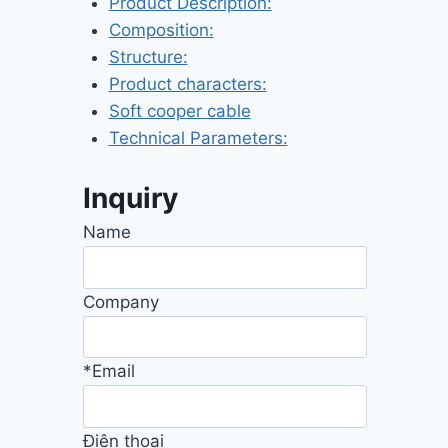
Product Description:
Composition:
Structure:
Product characters:
Soft cooper cable
Technical Parameters:
Inquiry
Name
Company
*Email
Điện thoại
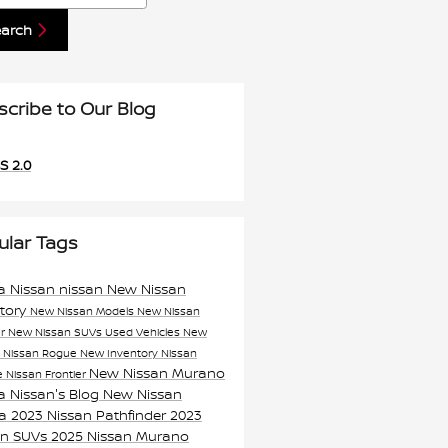
earch
scribe to Our Blog
S 2.0
ular Tags
a Nissan
nissan
New Nissan
ntory
New Nissan Models
New Nissan
er
New Nissan SUVs
Used Vehicles
New
n
Nissan Rogue
New Inventory
Nissan
New Nissan Murano
e
Nissan Frontier
a Nissan's Blog
New Nissan
ma
2023 Nissan Pathfinder
2023
an SUVs
2025 Nissan Murano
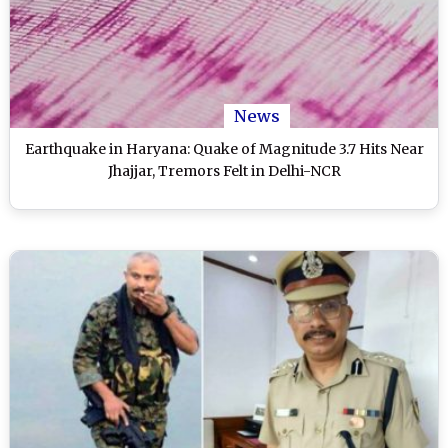
News
Earthquake in Haryana: Quake of Magnitude 3.7 Hits Near
Jhajjar, Tremors Felt in Delhi-NCR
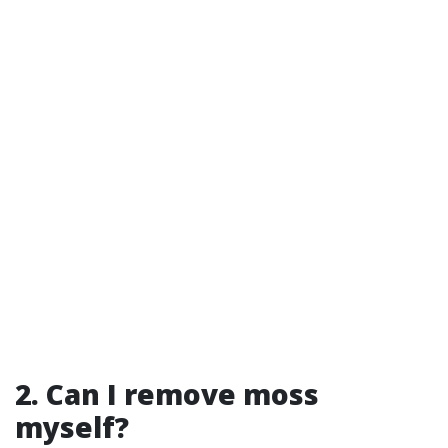
2. Can I remove moss
myself?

▸ **Try it**
Pull every line containing "Product" out of the entries.

▸ **Written reply**
Product Description:
Product characters:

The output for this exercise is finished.